爆炸形成的亮光与浓浓的黑烟冲天而起,火舌窜动好似要焚烧尽这世间的一切,人们惊慌的呐喊,无助的痛哭……各种不和谐的声音涌入脑中,无论经历了多长时间还是忘不掉……
“父亲”?
隆隆的巨响,回荡在天际……
“父亲?您怎么了”?
那道娇小的身影,微笑间被席卷着的火光淹没……
”父亲”!
骤然间惊醒,努力眨了眨眼睛,凝聚起涣散的瞳光,悠悠的寒芒再次从陈旧的面具中散发了出来,他坐起身来,灭一脸疑惑的望向身边的女孩。
“父亲……您没事吧”?
只见女孩满脸担心的问道。这几天不知道怎么回事,每次一看见女孩总是会不由自主的回想起过去的往事。

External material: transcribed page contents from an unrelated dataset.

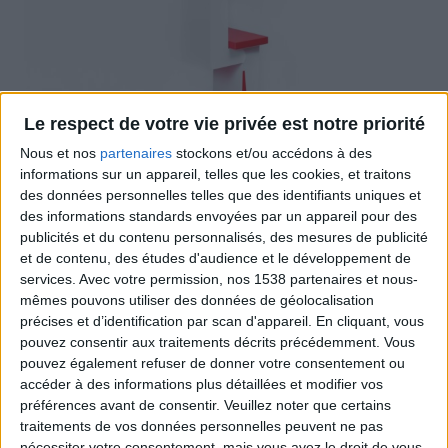
Le respect de votre vie privée est notre priorité
Nous et nos
partenaires
stockons et/ou accédons à des
informations sur un appareil, telles que les cookies, et traitons
des données personnelles telles que des identifiants uniques et
des informations standards envoyées par un appareil pour des
Présentoir de sol, lignes pures, base rectangulaire et
publicités et du contenu personnalisés, des mesures de publicité
presque symétrique avec 4 étagères pour présenter
et de contenu, des études d'audience et le développement de
les produits. Innovant et original, idéal pour
services.
Avec votre permission, nos 1538 partenaires et nous-
mêmes pouvons utiliser des données de géolocalisation
l’industrie cosmétique.
précises et d’identification par scan d'appareil. En cliquant, vous
pouvez consentir aux traitements décrits précédemment. Vous
pouvez également refuser de donner votre consentement ou
Certifications
accéder à des informations plus détaillées et modifier vos
préférences avant de consentir.
Veuillez noter que certains
traitements de vos données personnelles peuvent ne pas
nécessiter votre consentement, mais vous avez le droit de vous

面具之下,他的嘴角略微扬了扬,轻轻的他点了点女孩的脑袋并将她头上不小心沾上了树叶轻轻的捋了下来,女孩乖巧的坐在地上任由其梳理着发丝。
“将军,西南部战线崩溃,帝国让我们前往……”副官火急火燎的冲了过来,手里拿着一份文书,话还没说完就看见了如此温和的场景,他识趣的闭住嘴,灭微微偏头扫过了副官手中带有帝国王室印章的文书,微微一愣看向了坐在地上的女孩,还没开口女孩儿就乖巧的说道:“父亲您去忙吧,太尔叔叔到时候会保护我的,对不对呀副——官——大——人?”。女孩儿带着狡黠的笑容,满眼笑意的看着太尔,没有办法我们的副官只好无奈的点了点头。看到这个场景灭也没有多说什么话,立刻起身率领起整个军团朝向即将崩溃的西南部战线急速前进。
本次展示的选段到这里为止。